• Records from a data source:
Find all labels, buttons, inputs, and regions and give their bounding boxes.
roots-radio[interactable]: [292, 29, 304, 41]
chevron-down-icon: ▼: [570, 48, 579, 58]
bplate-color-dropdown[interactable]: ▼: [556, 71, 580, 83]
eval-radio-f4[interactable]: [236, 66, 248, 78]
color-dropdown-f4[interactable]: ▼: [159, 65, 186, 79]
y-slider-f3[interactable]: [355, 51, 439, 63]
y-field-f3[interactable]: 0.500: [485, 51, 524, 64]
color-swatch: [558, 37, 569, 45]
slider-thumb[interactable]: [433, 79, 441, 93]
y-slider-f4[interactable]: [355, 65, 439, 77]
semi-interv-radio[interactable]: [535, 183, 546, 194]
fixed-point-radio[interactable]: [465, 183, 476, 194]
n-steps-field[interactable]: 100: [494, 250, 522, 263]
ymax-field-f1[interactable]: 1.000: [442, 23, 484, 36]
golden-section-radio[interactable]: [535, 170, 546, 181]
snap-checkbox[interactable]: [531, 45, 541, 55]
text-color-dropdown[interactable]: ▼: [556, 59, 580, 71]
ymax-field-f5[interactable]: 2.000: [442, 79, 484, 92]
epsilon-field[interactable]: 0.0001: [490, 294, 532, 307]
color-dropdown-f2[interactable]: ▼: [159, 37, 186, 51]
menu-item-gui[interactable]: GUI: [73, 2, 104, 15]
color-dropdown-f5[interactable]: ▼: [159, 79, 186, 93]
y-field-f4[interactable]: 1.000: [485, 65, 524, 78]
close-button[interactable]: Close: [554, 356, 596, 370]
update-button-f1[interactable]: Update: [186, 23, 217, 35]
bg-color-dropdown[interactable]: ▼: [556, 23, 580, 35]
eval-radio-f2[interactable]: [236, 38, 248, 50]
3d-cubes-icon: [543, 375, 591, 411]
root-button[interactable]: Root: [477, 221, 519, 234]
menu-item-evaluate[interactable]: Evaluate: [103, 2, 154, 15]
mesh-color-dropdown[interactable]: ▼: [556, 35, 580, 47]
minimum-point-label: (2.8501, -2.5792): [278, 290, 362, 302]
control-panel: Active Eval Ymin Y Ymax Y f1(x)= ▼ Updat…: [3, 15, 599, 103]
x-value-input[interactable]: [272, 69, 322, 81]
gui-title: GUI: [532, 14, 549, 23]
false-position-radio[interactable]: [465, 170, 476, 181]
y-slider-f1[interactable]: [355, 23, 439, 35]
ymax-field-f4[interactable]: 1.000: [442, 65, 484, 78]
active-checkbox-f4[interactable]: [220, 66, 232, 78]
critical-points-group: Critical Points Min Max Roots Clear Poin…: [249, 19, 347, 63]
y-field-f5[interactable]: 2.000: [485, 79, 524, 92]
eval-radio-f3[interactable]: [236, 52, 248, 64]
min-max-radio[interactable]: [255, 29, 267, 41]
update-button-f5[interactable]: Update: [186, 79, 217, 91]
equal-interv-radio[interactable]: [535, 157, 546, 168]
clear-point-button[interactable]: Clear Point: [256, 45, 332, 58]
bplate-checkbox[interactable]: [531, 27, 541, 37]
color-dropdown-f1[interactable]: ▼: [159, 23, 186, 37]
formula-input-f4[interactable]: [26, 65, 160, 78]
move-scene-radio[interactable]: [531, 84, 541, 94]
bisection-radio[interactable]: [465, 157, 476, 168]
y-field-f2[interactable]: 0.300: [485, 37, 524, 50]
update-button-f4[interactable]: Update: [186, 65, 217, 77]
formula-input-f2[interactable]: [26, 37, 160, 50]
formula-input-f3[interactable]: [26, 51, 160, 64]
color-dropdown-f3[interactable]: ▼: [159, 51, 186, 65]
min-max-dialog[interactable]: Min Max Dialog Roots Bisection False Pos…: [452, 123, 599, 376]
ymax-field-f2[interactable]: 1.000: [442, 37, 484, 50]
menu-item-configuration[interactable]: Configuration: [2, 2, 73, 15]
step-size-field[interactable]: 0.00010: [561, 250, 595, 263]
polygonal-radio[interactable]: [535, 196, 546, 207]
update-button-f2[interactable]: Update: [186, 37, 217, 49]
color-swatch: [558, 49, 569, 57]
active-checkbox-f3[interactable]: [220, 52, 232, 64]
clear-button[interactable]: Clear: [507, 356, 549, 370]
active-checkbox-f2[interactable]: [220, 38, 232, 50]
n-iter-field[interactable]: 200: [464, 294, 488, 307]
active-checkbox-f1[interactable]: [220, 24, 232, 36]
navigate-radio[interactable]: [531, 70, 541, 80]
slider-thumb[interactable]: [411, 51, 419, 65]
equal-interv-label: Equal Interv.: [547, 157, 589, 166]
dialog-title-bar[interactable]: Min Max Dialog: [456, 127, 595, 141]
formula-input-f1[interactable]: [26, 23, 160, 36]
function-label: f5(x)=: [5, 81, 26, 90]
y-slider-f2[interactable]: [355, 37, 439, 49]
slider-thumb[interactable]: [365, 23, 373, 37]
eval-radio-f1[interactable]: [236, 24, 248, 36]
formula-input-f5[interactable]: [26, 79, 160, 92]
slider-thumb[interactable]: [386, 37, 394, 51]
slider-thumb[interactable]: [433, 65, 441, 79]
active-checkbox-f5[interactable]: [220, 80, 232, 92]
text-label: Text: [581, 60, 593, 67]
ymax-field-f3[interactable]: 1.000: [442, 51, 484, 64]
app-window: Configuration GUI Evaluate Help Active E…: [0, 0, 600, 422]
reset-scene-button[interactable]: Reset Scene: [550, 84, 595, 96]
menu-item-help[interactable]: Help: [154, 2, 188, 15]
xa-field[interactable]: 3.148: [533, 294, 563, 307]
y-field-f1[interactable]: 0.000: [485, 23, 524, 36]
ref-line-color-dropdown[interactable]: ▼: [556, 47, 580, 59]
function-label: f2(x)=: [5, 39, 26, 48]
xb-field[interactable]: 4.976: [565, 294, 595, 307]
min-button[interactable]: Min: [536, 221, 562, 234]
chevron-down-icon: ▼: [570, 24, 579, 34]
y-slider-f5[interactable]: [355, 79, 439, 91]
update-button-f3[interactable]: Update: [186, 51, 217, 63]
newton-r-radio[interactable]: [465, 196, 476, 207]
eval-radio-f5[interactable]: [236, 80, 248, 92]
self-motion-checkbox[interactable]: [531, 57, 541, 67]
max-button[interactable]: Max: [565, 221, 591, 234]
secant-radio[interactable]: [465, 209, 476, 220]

• Activity: Count the lines in the records above that contain the word "Help", and give only that number.

• Answer space: 2